Cosa aspettarsi quindi dal M5S in questa annata? Facile prevedere, come detto, un ulteriore crollo di consenso sia per Conte che per il Movimento, ma occhio a darli per morti. L’ex-premier così come Di Maio e gli altri esponenti rimasti a cavallo del Governo, sono disponibili ad allearsi con chiunque e rimangiarsi qualunque cosa pur di ottenere voti e posizioni di potere. Intanto Conte mette le mani avanti, cosciente che dalle amministrative usciranno sconfitti: “Il risultato di questo voto non potrà essere significativo per il Movimento, visto che il nuovo corso non ha ancora potuto dispiegare i suoi effetti. Quindi non potrà essere questo un banco di prova. Ma la faccia io ce la metto sempre“.

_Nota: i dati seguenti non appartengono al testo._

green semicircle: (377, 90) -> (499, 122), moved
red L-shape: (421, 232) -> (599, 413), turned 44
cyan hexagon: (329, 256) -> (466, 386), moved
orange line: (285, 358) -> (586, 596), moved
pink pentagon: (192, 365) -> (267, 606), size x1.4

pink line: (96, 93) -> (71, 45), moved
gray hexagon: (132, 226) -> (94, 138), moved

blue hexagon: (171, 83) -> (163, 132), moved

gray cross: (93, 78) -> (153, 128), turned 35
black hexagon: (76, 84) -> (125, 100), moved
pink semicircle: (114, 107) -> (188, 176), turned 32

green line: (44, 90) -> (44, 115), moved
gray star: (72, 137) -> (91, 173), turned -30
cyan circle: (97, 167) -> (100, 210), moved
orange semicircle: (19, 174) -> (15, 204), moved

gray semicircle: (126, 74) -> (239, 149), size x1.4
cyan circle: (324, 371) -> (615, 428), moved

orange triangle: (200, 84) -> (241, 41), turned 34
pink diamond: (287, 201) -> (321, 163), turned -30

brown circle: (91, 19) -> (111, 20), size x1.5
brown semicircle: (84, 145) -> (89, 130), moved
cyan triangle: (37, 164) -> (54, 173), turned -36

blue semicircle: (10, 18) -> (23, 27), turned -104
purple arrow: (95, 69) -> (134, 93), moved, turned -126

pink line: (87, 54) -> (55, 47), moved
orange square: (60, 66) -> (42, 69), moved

Con Conte i grillini sono definitivamente passati da rivoluzionari da operetta a veri e propri democristiani trasformisti e i loro voti fanno gola a molti, in primis al Pd che ha bisogno di alleati di un certo peso elettorale. “O Franza o Spagna, purché se magna” diceva nel ‘400 lo storico fiorentino Francesco Guicciardini, una caratteristica che ha sempre contraddistinto gli italiani: stiamo con chiunque, ci affidiamo a una o all’altra parte, a seconda della convenienza, purché ci sia posto al potere anche per noi. Una definizione perfetta per il Movimento 5 Stelle.